Illustration by Clara Nicoll

Clerical life: I miss our ordinands in the parish

This year, for the first time, we have no trainees in Fulbourn and the Wilbrahams. It is a great loss 
February 22, 2024

We didn’t know it here in Fulbourn and the Wilbrahams, but we were living in a golden age—which now seems to be over. This year, for the first time in as long as anyone can remember, we have had no ordinands (trainee clergy) on attachment. Not one. Nor do I have much hope that we’ll be sent any next year. For one thing, the numbers are down at our local theological colleges—and nationally too.

Various reasons have been given for this. A new selection process was brought in a couple of years ago that seems to have gummed up the works by changing the time at which people knew whether they’d be going off for training. There’s also the sense that there may not be posts (we’re not supposed to say “jobs”) for priests after they’ve served their curacies: not full-time stipendiary posts anyway. That tends to give pause to those with families and those who are thinking of giving up good jobs for full-time ministry.
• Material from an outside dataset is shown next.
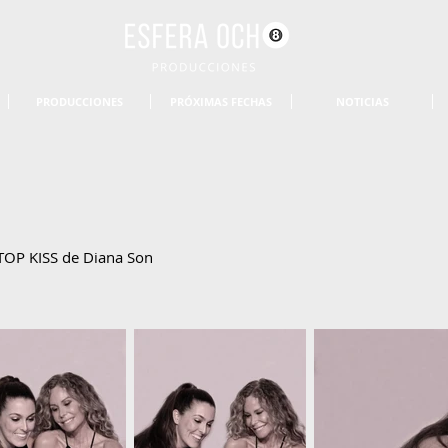
PRODUCCIONES
PRÓXIMAS FECHAS
NOTICIAS
TOP KISS de Diana Son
There are, I understand,  those who hesitate because they fear that they may be required by law to bless the unions of LGBTQI+ people; there are also LGBTQI+ people within the discernment process who see no sign that the Church of England is ready to permit them to live the truth of their lives
 and relationships.

The theological colleges that sent us ordinands are the two here that offer full-time residential training: Westcott House and Ridley Hall. Both were founded in the same year, 1881, the former being more Catholic in its traditions and the latter more evangelical. Residential theological colleges were still a new thing when the novelist John Masefield made them seats of villainy in The Box of Delights. It costs more to train clergy in residential colleges and so, over recent decades, they’ve been closing. More ordinands are now in part-time training and living at home. 

We sadly miss ours. 

At the start of my time in the parish there was Jenny, who had straight red hair and cycled in to these villages from Ridley Hall. Jenny was the first of the ordinands on attachment to these parishes in my time here. More than anyone I’ve ever met, Jenny reminded me of Dinah Morris, George Eliot’s heroine in Adam Bede

After that first year the word spread and more came: Dan, also from Ridley, conservative evangelical, but eager to learn everything that we could teach him about things like laying up the altar, the breaking of the bread and the elevation at mass. Alex S, from Westcott, who stayed for three years, preparing children for their first Holy Communions, and Alex B, who brought his whole family; Matt who sat in the village café for hours, in conversation with the parishioners; Liz, Angus, Harriet, Jassica, Gareth, Roxane, David S (who mostly liked to stand in farmers’ fields and pray) and David B, always eager to do more. And then there was Philip, who held an umbrella during a very wet burial; Alastair, who came when my knee was being replaced and made himself indispensable; Anna, who was here the summer that my husband died; Louisa, who sang the exsultet at the Easter Vigil; Jo, Graham, Funmilayo, Danny, Naomi, Nell, Lucie, Morten, Edwin, Mike, James and Raúl. 

I hope I haven’t left out any names. The ones you’ve just read I listed from memory, not necessarily in chronological order. We loved them all. We became a place that people wanted to be sent to. They learned from us, and we learned from them. We talked endlessly. They became friends: mine, each other’s and the parishes’. True, there was a long Attachment Supervisor’s Report to be filled in at the end of the year, but that was a small price to pay.

Oral tradition is the oldest kind of teaching. This is how we light the candles on the altar: the gospel candle never burns alone, and that’s the one on the north side, because the north is where the heathens were situated when that custom was established. If you’re reading verses one to six of the 14th chapter of John’s gospel at a funeral, add verse seven to let hope in. School assemblies should never be boring. Your sermon is not a tutorial essay. Don’t be afraid. Of course you’ll make mistakes. Each parish has its own identity: a Great Wilbraham sermon is subtly different from a Fulbourn sermon. A child asks, “Where shall we put Judas in the Easter Garden?” The priest replies, “That’s a good question. Let’s ask the ordinand.”

A former ordinand writes to me to say, “This is how we build the kingdom, little brick by little brick.” The ordinand never pays for the coffee and sandwiches, but one day will be treating tomorrow’s ordinands, with a sure and certain hope that there will be ordinands tomorrow.